C’est ma très grande faute ! (hum, pas que…)

Dimanche 23 mai 2010

Je me dois de faire cet article pour tous les amis qui ont regardé la télé, la famille, le couturier qui m’a fourni le smoking (Zegna), ceux qui s’attendaient à me voir.

Si je n’ai pas monté les marches avec les copains, c’est à cause de mon imbécile obéissance. On m’avait prévenu la veille : à cause de la polémique, le service de sécurité est très strict et il impose qu’il n’y ait que cinq personnes au moment de la montée télévisée. Et puis c’est devenu six. Et puis il y en a eu sept. Et j’ai été assez con (difficile de trouver un autre mot) pour me plier à cette règle. Je n’étais pas dans les voitures officielles mais dans le convoi pédestre. Il m’aurait suffi de les attendre et de me glisser parmi eux. Personne n’aurait trouvé à redire. Je ne sais toujours pas qui sont les responsables de cette décision (en premier lieu, la polémique…). Elle est tellement stupide et injuste que le vrai con, c’est moi.

Mais nous n’étions pas là pour ça. Il y avait la projection.

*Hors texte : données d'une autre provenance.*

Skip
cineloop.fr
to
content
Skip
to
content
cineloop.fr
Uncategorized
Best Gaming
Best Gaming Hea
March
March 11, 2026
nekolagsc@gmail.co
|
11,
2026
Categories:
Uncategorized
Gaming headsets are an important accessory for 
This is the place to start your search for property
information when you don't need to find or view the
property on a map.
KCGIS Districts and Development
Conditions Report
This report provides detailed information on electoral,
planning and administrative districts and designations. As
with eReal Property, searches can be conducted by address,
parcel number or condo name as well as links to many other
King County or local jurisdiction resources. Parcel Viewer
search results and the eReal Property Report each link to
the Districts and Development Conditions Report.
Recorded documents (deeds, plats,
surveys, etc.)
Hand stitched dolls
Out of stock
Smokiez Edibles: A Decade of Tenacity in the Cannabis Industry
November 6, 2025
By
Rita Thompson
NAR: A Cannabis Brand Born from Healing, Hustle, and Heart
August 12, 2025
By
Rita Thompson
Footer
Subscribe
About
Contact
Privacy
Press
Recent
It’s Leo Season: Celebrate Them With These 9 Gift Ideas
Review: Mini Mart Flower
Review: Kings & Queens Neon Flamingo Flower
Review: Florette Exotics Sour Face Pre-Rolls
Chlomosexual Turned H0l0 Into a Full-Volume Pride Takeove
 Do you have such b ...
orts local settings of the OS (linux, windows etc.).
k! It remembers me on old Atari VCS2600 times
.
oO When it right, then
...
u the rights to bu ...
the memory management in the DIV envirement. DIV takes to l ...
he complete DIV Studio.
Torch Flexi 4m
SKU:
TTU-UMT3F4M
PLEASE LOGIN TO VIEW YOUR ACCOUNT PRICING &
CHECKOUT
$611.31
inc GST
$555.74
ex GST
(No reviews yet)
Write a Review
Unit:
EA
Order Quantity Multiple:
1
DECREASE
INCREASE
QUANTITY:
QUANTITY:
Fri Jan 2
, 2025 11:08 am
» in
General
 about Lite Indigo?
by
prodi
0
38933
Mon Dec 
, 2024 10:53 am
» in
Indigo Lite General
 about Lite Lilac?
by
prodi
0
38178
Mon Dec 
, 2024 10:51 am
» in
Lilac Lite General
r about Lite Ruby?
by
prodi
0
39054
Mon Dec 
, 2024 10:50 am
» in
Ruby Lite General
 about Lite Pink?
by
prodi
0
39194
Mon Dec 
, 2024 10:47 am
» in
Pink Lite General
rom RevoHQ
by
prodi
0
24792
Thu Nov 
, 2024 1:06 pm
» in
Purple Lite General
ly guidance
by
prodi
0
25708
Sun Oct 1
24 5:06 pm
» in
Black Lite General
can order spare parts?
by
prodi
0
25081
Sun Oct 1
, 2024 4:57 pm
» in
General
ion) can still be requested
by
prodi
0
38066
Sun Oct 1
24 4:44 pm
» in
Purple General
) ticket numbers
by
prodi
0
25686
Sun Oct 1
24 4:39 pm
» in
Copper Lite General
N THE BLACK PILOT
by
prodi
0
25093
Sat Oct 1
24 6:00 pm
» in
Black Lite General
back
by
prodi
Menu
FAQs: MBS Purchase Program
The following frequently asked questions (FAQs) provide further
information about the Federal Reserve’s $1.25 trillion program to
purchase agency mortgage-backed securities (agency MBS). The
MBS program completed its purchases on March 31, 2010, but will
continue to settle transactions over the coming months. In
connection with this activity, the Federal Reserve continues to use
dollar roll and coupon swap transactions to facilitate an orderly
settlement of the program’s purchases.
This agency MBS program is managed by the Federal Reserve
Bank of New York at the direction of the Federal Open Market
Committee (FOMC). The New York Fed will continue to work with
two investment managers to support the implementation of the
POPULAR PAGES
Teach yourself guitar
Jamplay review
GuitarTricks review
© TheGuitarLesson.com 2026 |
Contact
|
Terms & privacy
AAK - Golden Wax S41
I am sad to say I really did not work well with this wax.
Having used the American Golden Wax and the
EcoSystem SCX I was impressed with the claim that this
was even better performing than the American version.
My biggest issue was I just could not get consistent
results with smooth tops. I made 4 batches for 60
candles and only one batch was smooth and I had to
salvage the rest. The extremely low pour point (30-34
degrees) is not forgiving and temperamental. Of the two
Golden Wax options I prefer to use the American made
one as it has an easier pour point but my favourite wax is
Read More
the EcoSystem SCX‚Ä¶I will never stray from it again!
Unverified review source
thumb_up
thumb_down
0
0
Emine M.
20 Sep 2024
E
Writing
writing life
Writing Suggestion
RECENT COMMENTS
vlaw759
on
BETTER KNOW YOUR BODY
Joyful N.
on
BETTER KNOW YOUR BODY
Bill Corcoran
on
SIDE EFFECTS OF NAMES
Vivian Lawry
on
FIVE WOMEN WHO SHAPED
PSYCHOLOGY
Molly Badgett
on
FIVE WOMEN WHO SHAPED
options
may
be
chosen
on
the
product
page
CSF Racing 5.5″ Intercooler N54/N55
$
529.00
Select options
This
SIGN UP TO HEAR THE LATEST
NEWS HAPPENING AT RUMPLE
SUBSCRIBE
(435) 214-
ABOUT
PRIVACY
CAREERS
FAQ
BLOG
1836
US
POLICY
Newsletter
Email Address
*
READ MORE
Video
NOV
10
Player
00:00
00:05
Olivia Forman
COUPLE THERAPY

Hors la Loi dans la grande salle, sur le plus bel écran du monde. Dans le film, j’étais avec les autres. Quand les lumières se sont rallumées, j’étais avec les autres. Et dans les applaudissements, j’étais avec les autres. La salle était debout. Mes moustaches la remerciaient dans une fière tenue. Le film avait plu. La polémique était dépassée. Le film était entré en scène. Les images avaient remplacé les mots et les maux. Un peu de dignité, merde !

Puisqu’il s’agit de mon blog, j’y parler de moi. Jamais, je dis bien jamais je n’ai eu de retours aussi chaleureux, aussi sincères, venant d’un éventail de personnes aussi large, allant des hautes sphères aux simples spectateurs. Là était ma récompense, le contre pied de la fête gâchée.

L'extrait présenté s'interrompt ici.